The pinnacle of game design is the old arcade game Robotron 2084. Here's why:
- Put in a quarter, game starts. No bullshit story, no waiting 5 minutes for the game to let me do something. Gimme gimme now.
- Everything is constantly flashing colors. You never saw an 4-bit indexed RRRGGGBB pallette worked so hard. I love that. Fuck realism. Reality sucks.
- Objective is simple but has an element of depth to it. Shoot anything that moves except humans.
- This game has two joysticks, one for movement and one for fire. You have unlimited ammunition and can shoot many fast-moving missiles in any direction. Instantly. I don't have to turn around to shoot backwards. Yes.
- The balance is that you have anywhere from 10 to 100 enemies surrounding you trying to run into you and/or shoot you. So you get to blow up a lot of things. You HAVE to blow up a lot of things.

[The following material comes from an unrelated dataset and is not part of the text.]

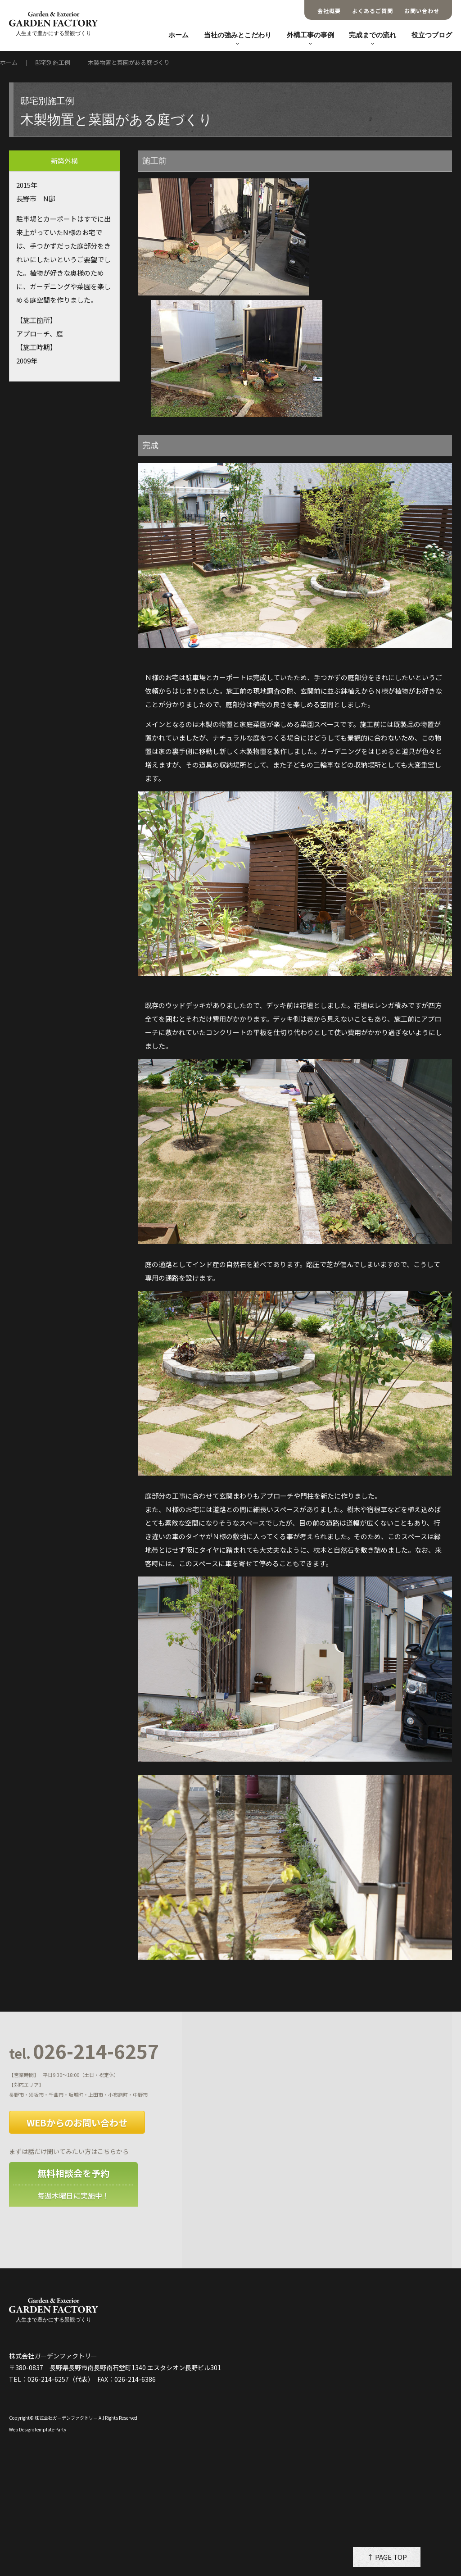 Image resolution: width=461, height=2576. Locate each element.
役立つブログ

- So the game is HARD. The unlimited ammo does not help you as much as you think. You are constantly needing to move and keep one step ahead of everything.
- Because there are many things attacking you, and shooting at you, you will die a lot. So you HAVE to rescue the humans to earn extra lives.
- A multiplier is at work when you rescue humans. So the first is 1000, 2000, etc. up to 5000. Starts over when you die. Gives you a LOT of incentive to not just shoot absolutely everything that moves, but keep maneuvering through this always changing morass of robots trying to kill you and humans needing to be saved. Also, due to this, you are always forced to evaluate whether it's better to try to rescue a human or simply let them go. But you must keep an eye on your lives.
It's really the most engaging game I've ever played. Nothing else comes close to it.